Open bkiahstroud opened 3 months ago
Scripts used to copy XML files from S3 onto the server:
require 'aws-sdk-s3'
ENV['AWS_S3_BUCKET'] = "ams.americanarchive.org"
ENV['AWS_ACCESS_KEY_ID'] = #TODO
ENV['AWS_SECRET_ACCESS_KEY'] = #TODO
bucket ||= Aws::S3::Resource.new(region: 'us-east-1').bucket(ENV.fetch('AWS_S3_BUCKET'))
batch_size = 710000
batch_placeholder = 2509077
1.times do
start_at = batch_placeholder
end_at = batch_placeholder + batch_size
total = %x{wc -l tmp/imports/full_list.log}
batch_name = "AMS1Importer_#{start_at}-#{end_at}"

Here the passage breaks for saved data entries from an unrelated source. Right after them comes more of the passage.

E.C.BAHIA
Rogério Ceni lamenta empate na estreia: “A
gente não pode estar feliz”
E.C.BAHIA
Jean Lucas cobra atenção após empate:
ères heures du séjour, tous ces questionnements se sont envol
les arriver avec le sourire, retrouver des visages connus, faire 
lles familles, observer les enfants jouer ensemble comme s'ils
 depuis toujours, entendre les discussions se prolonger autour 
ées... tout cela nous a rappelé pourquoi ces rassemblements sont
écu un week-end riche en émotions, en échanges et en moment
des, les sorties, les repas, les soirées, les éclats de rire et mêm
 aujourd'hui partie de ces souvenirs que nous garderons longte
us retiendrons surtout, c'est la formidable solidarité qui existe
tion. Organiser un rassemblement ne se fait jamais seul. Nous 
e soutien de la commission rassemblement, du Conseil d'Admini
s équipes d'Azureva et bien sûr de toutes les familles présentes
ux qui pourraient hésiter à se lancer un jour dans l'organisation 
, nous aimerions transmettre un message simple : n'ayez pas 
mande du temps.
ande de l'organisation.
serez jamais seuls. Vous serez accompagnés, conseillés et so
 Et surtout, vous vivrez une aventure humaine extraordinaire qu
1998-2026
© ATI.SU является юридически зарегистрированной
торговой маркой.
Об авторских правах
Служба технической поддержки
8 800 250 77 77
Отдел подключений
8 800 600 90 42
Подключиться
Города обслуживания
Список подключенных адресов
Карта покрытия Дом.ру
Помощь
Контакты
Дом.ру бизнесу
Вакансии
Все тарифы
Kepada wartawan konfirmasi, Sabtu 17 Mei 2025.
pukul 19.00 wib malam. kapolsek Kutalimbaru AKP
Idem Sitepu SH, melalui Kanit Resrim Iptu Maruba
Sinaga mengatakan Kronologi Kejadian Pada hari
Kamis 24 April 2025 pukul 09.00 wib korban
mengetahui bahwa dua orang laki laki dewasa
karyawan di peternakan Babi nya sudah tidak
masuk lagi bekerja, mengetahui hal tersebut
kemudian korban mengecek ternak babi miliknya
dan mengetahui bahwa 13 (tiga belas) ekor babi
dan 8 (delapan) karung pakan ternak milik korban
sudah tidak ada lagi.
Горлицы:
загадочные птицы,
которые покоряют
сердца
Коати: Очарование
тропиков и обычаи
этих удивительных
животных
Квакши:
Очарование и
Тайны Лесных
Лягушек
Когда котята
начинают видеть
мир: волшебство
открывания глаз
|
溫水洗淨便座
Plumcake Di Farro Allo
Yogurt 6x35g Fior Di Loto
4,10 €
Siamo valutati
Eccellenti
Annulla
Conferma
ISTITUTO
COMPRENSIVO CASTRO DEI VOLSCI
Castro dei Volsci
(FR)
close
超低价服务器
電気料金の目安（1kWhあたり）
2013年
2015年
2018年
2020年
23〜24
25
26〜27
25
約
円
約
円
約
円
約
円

file_path = "tmp/imports/#{batch_name}"
FileUtils.mkdir_p(file_path)
File.open("tmp/imports/full_list.log") do |f|
f.each.with_index do |row, i|
break if i > end_at
next if i < (start_at - 1)
puts row
row.strip!
obj = bucket.object(row)
obj.download_file(File.join(file_path, File.basename(row)))
# Download to directory
puts "#{i} of #{total}"
end
end
b = Bulkrax::Importer.create(
name: batch_name,
admin_set_id: "admin_set/default",
user_id: 1,
frequency: "PT0S",
parser_klass: "PbcoreXmlParser",
parser_fields:
{
"record_element" => "pbcoreDescriptionDocument",
"import_type" => "single",
"visibility" => "restricted",
"rights_statement" => "",
"override_rights_statement" => "0",
"file_style" => "Specify a Path on the Server",
"import_file_path"=> file_path,
"replace_files"=>true
}
)
batch_placeholder = end_at
end
ruby
require 'aws-sdk-s3'
ENV['AWS_S3_BUCKET'] = "ams.americanarchive.org"

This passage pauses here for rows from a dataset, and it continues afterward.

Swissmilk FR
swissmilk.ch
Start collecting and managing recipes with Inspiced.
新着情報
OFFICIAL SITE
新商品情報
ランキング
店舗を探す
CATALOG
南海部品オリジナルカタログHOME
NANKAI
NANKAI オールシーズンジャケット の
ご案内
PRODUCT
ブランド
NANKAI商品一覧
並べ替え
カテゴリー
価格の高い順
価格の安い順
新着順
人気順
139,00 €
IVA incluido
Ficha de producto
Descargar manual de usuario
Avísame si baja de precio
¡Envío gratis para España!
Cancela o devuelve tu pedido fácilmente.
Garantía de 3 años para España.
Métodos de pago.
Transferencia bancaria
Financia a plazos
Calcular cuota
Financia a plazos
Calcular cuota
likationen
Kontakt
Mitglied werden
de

ENV['AWS_ACCESS_KEY_ID'] = "#TODO"
ENV['AWS_SECRET_ACCESS_KEY'] = "#TODO"
bucket ||= Aws::S3::Resource.new(region: 'us-east-1').bucket(ENV.fetch('AWS_S3_BUCKET'))

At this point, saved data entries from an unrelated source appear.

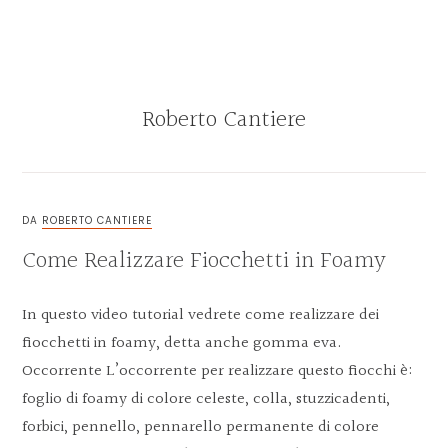
Skip
Skip
Skip
Skip
to
to
to
to
MENU
primary
main
primary
footer
navigation
content
sidebar
Roberto Cantiere
BLOG
DI
ROBERTO
DA
ROBERTO CANTIERE
CANTIERE
Come Realizzare Fiocchetti in Foamy
In questo video tutorial vedrete come realizzare dei
fiocchetti in foamy, detta anche gomma eva.
Occorrente L’occorrente per realizzare questo fiocchi è:
foglio di foamy di colore celeste, colla, stuzzicadenti,
forbici, pennello, pennarello permanente di colore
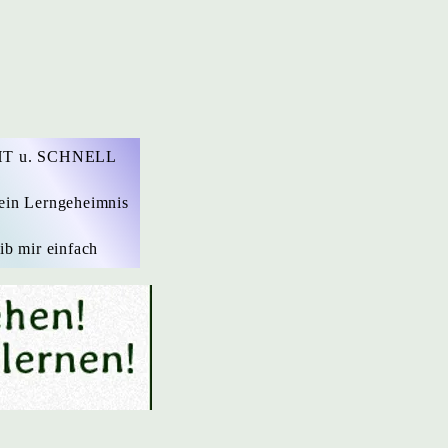
T u. SCHNELL
ein Lerngeheimnis
ib mir einfach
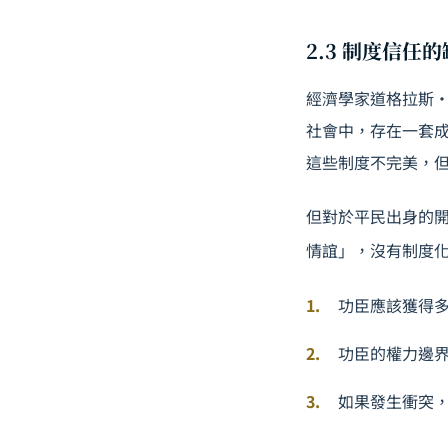
2.3 制度信任
經濟學家道格拉斯·諾
社會中，存在一套
這些制度不完美，
但對於平民出身的
情誼」，沒有制度
功臣應該獲得
功臣的權力邊
如果發生衝突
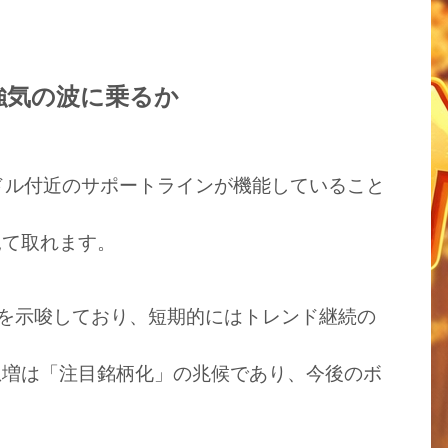
強気の波に乗るか
ドル付近のサポートラインが機能していること
見て取れます。
強気を示唆しており、短期的にはトレンド継続の
急増は「注目銘柄化」の兆候であり、今後のボ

logger = Logger.new('tmp/imports/full_list.log')
logger.formatter = proc { |severity, datetime, progname, msg|
"#{msg}\n"
}
i = 0
bucket.objects(prefix: "ams2").each do |obj|
logger.info(obj.key)
puts "#{i += 1}"
end
bash
require 'fileutils'
Dir.glob('AMS1Importer*').each do |dir|
Dir.chdir(dir)
Dir.glob("*xml\n").each do |f|
FileUtils.mv(f, f.strip)
puts f
end
Dir.chdir('..')
end
Waiting for Drew to be back in office as on PTO to finalize review/merge.
Story
Before Bulkrax imports began, Rob ran a script to copy the XML files containing records from S3 onto the server. This script should be cleaned up, have any secrets removed, and added to the repo. This will enable copying of additional files from S3 in the future.
The scripts can be found in this private SoftServ Slack channel.